_Exercise details:_ Would you please repeat exactly the entries below, starting at the line with "сала и опубликовала мама Константина. О" and ending at the line with "максимально прозрачными и практичными. Важно", and nothing outside that range? Leave out the pictures.

_Data for processing:_
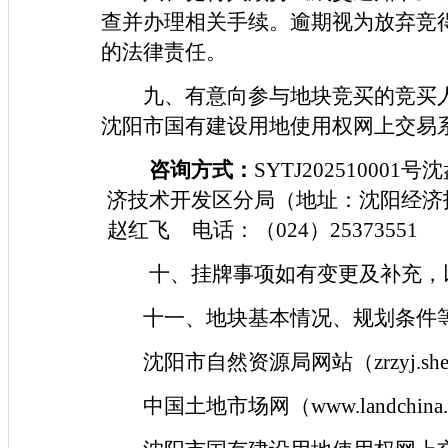
查并办理相关手续。逾期视为放弃竞
的法律责任。
九、有意向参与地块竞买的竞买人
沈阳市国有建设用地使用权网上交易
咨询方式：
SYTJ2025100
济技术开发区分局（地址：沈阳经济技
赵红飞 电话：（024）25373551
十、挂牌事项如有变更及补充，
十一、地块基本情况、规划条件
沈阳市自然资源局网站（zrzyj.sheny
中国土地市场网（www.landchina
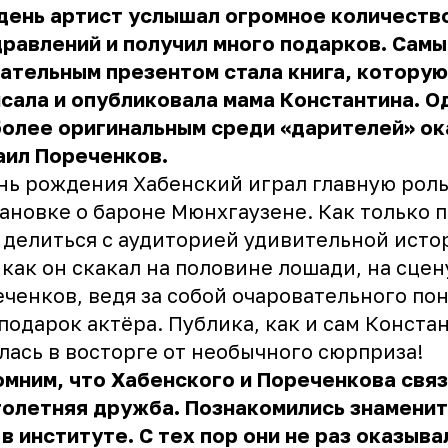
день артист услышал огромное количеств
равлений и получил много подарков. Сам
ательным презентом стала книга, которую
сала и опубликовала мама Константина. О
олее оригинальным среди «дарителей» ок
аил Пореченков.
нь рождения Хабенский играл главную роль
ановке о бароне Мюнхгаузене. Как только 
 делиться с аудиторией удивительной исто
 как он скакал на половине лошади, на сце
ченков, ведя за собой очаровательного пон
подарок актёра. Публика, как и сам Конста
лась в восторге от необычного сюрприза!
мним, что Хабенского и Пореченкова свя
голетняя дружба. Познакомились знамени
в институте. С тех пор они не раз оказыва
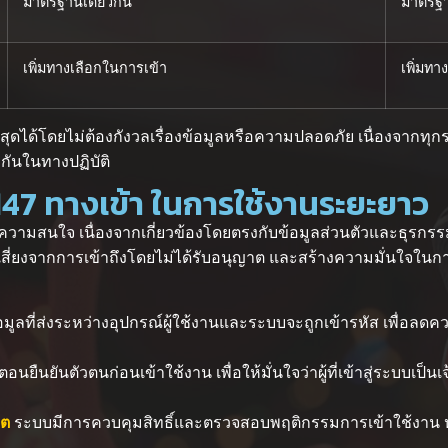
มาตรฐานเดียวกัน
มาตรฐา
เพิ่มทางเลือกในการเข้า
เพิ่มทา
ที่สุดได้โดยไม่ต้องกังวลเรื่องข้อมูลหรือความปลอดภัย เนื่องจาก
กันในทางปฏิบัติ
7 ทางเข้า ในการใช้งานระยะยาว
ให้ความสนใจ เนื่องจากเกี่ยวข้องโดยตรงกับข้อมูลส่วนตัวและธุร
เสี่ยงจากการเข้าถึงโดยไม่ได้รับอนุญาต และสร้างความมั่นใจใ
อมูลที่ส่งระหว่างอุปกรณ์ผู้ใช้งานและระบบจะถูกเข้ารหัส เพื่อลดคว
นตอนยืนยันตัวตนก่อนเข้าใช้งาน เพื่อให้มั่นใจว่าผู้ที่เข้าสู่ระบบเ
าต
ระบบมีการควบคุมสิทธิ์และตรวจสอบพฤติกรรมการเข้าใช้งาน 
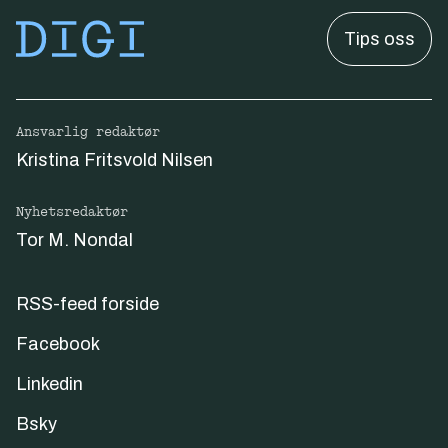
Tips oss
Ansvarlig redaktør
Kristina Fritsvold Nilsen
Nyhetsredaktør
Tor M. Nondal
RSS-feed forside
Facebook
Linkedin
Bsky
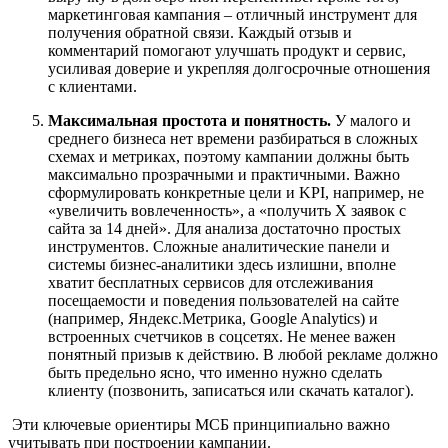
маркетинговая кампания – отличный инструмент для
получения обратной связи. Каждый отзыв и
комментарий помогают улучшать продукт и сервис,
усиливая доверие и укрепляя долгосрочные отношения
с клиентами.
Максимальная простота и понятность.
У малого и
среднего бизнеса нет времени разбираться в сложных
схемах и метриках, поэтому кампании должны быть
максимально прозрачными и практичными. Важно
сформулировать конкретные цели и KPI, например, не
«увеличить вовлеченность», а «получить Х заявок с
сайта за 14 дней». Для анализа достаточно простых
инструментов. Сложные аналитические панели и
системы бизнес‑аналитики здесь излишни, вполне
хватит бесплатных сервисов для отслеживания
посещаемости и поведения пользователей на сайте
(например, Яндекс.Метрика, Google Analytics) и
встроенных счетчиков в соцсетях. Не менее важен
понятный призыв к действию. В любой рекламе должно
быть предельно ясно, что именно нужно сделать
клиенту (позвонить, записаться или скачать каталог).
Эти ключевые ориентиры МСБ принципиально важно
учитывать при построении кампании.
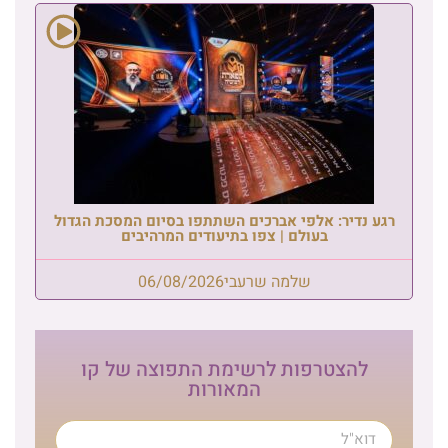
רגע נדיר: אלפי אברכים השתתפו בסיום המסכת הגדול
בעולם | צפו בתיעודים המרהיבים
שלמה שרעבי
06/08/2026
להצטרפות לרשימת התפוצה של קו
המאורות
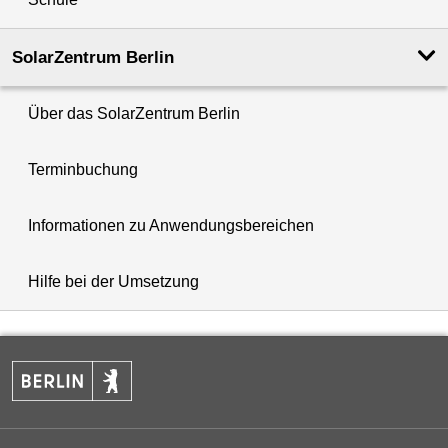
SolarZentrum Berlin
Über das SolarZentrum Berlin
Terminbuchung
Informationen zu Anwendungsbereichen
Hilfe bei der Umsetzung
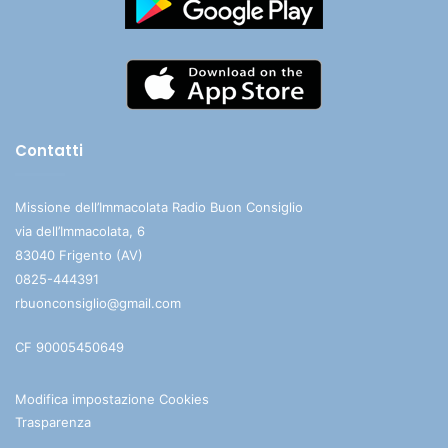
Contatti
Missione dell’Immacolata Radio Buon Consiglio
via dell’Immacolata, 6
83040 Frigento (AV)
0825-444391
rbuonconsiglio@gmail.com
CF 90005450649
Modifica impostazione Cookies
Trasparenza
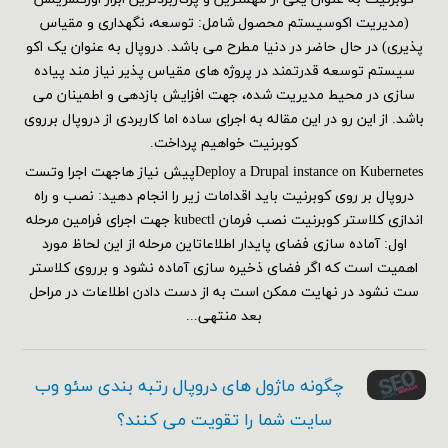
(مدیریت اکوسیستم محصول شامل: توسعه، نگهداری و مقیاس
پذیری) در حال حاضر در دنیا مطرح می باشد. دروپال به عنوان یک اکو
سیستم توسعه قدرتمند در پروژه های مقیاس پذیر نیاز مند پیاده
سازی در محیط مدیریت شده، جهت افزایش بازدهی و اطمینان می
باشد. از این رو در این مقاله به اجرای ساده اما کاربردی از دروپال برروی
کوبرنیت خواهیم پرداخت.
Deploy a Drupal instance on Kubernetesپیش نیاز هاجهت اجرا وتست
دروپال بر روی کوبرنیت باید اقدامات زیر را انجام دهید: نصب و راه
اندازی کلاستر کوبرنیت نصب فرمان kubectl جهت اجرای فرامین مرحله
اول: آماده سازی فضای پایدار اطلاعاتاین مرحله از این لحاظ مورد
اهمیت است که اگر فضای ذخیره سازی آماده نشود و برروی کلاستر
ست نشود در نهایت ممکن است به از دست دادن اطلاعات در مراحل
بعد منتهی...
چگونه ماژول های دروپال رتبه بندی سئو وب
سایت شما را تقویت می کنند؟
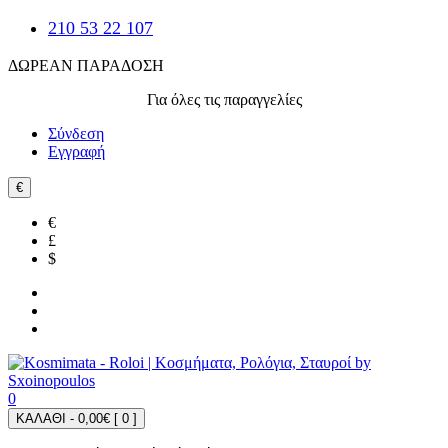
210 53 22 107
ΔΩΡΕΑΝ ΠΑΡΑΔΟΣΗ
Για όλες τις παραγγελίες
Σύνδεση
Εγγραφή
€
€
£
$
0
ΚΑΛΑΘΙ - 0,00€ [
0
]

_Response below:_
сала и опубликовала мама Константина. О
олее оригинальным среди «дарителей» ок
аил Пореченков.
нь рождения Хабенский играл главную роль
ановке о бароне Мюнхгаузене. Как только 
 делиться с аудиторией удивительной исто
 как он скакал на половине лошади, на сце
ченков, ведя за собой очаровательного пон
подарок актёра. Публика, как и сам Конста
лась в восторге от необычного сюрприза!
мним, что Хабенского и Пореченкова свя
голетняя дружба. Познакомились знамени
в институте. С тех пор они не раз оказыва
มาตรฐานเดียวกัน
มาตรฐา
เพิ่มทางเลือกในการเข้า
เพิ่มทา
ที่สุดได้โดยไม่ต้องกังวลเรื่องข้อมูลหรือความปลอดภัย เนื่องจาก
กันในทางปฏิบัติ
7 ทางเข้า ในการใช้งานระยะยาว
ให้ความสนใจ เนื่องจากเกี่ยวข้องโดยตรงกับข้อมูลส่วนตัวและธุร
เสี่ยงจากการเข้าถึงโดยไม่ได้รับอนุญาต และสร้างความมั่นใจใ
อมูลที่ส่งระหว่างอุปกรณ์ผู้ใช้งานและระบบจะถูกเข้ารหัส เพื่อลดคว
นตอนยืนยันตัวตนก่อนเข้าใช้งาน เพื่อให้มั่นใจว่าผู้ที่เข้าสู่ระบบเ
าต
ระบบมีการควบคุมสิทธิ์และตรวจสอบพฤติกรรมการเข้าใช้งาน 
Tips oss
Ansvarlig redaktør
Kristina Fritsvold Nilsen
Nyhetsredaktør
Tor M. Nondal
RSS-feed forside
Facebook
Linkedin
Bsky
маркетинговая кампания – отличный инструмент для
получения обратной связи. Каждый отзыв и
комментарий помогают улучшать продукт и сервис,
усиливая доверие и укрепляя долгосрочные отношения
с клиентами.
Максимальная простота и понятность.
У малого и
среднего бизнеса нет времени разбираться в сложных
схемах и метриках, поэтому кампании должны быть
максимально прозрачными и практичными. Важно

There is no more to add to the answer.